▶ _LISTED ENTRIES_:
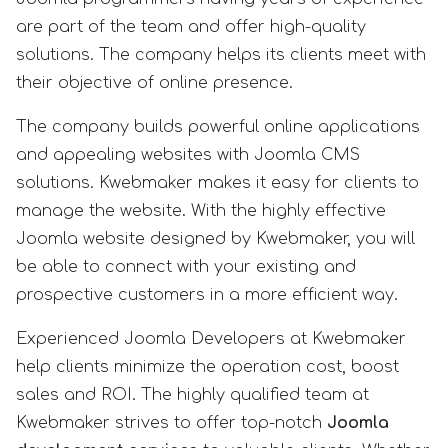
are part of the team and offer high-quality
solutions. The company helps its clients meet with
their objective of online presence.
The company builds powerful online applications
and appealing websites with Joomla CMS
solutions. Kwebmaker makes it easy for clients to
manage the website. With the highly effective
Joomla website designed by Kwebmaker, you will
be able to connect with your existing and
prospective customers in a more efficient way.
Experienced Joomla Developers at Kwebmaker
help clients minimize the operation cost, boost
sales and ROI. The highly qualified team at
Kwebmaker strives to offer top-notch
Joomla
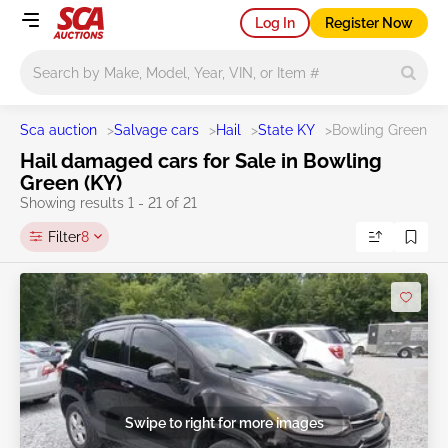
Log In
Register Now
Main search
Sca auction
>
Salvage cars
>
Hail
>
State KY
>
Bowling Green
Hail damaged cars for Sale in Bowling
Green (KY)
Showing results 1 - 21 of 21
Filter
8
Swipe to right for more images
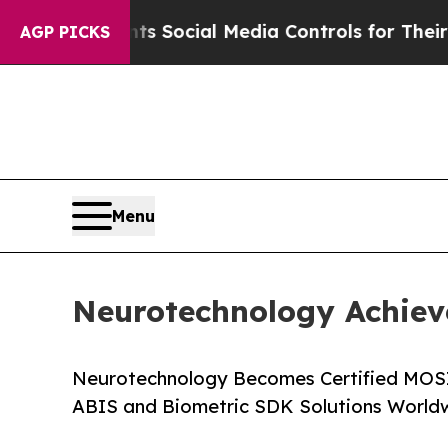
ves Parents Social Media Controls for Their Kids.
AGP PICKS
Menu
Neurotechnology Achiev
Neurotechnology Becomes Certified MOSI
ABIS and Biometric SDK Solutions World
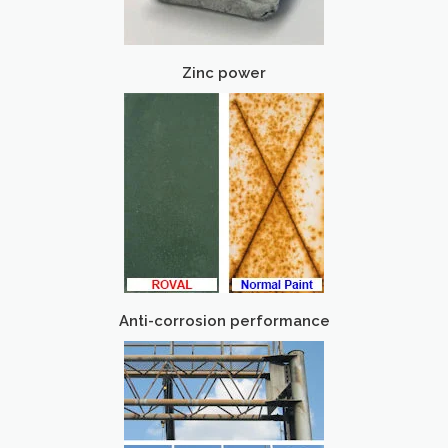
Zinc power
Anti-corrosion performance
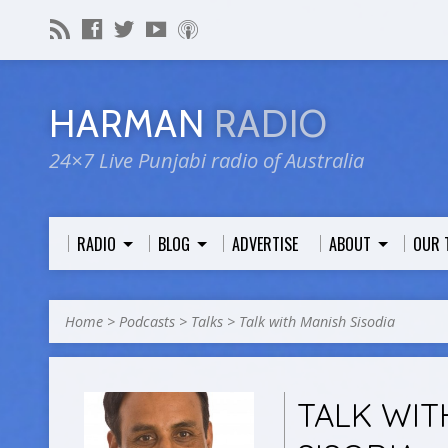
HARMAN
RADIO
24×7 Live Punjabi radio of Australia
RADIO
BLOG
ADVERTISE
ABOUT
OUR 
Home
>
Podcasts
>
Talks
>
Talk with Manish Sisodia
TALK WIT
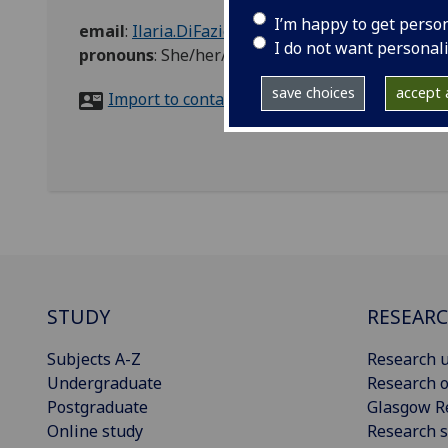
I’m happy to get perso
email
:
Ilaria.DiFazio@glasgow.ac.uk
I do not want personal
pronouns
:
She/her/hers
save choices
accept a
Import to contacts
STUDY
RESEAR
Subjects A-Z
Research u
Undergraduate
Research o
Postgraduate
Glasgow R
Online study
Research s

▶ _EXERCISE INSTRUCTIONS_:
Only the lines from the first line of the listing above through the line with "and appealing websites with Joomla CMS" should be set down, exactly and without pictures.

▶ _YOUR RESPONSE_:
are part of the team and offer high-quality
solutions. The company helps its clients meet with
their objective of online presence.
The company builds powerful online applications
and appealing websites with Joomla CMS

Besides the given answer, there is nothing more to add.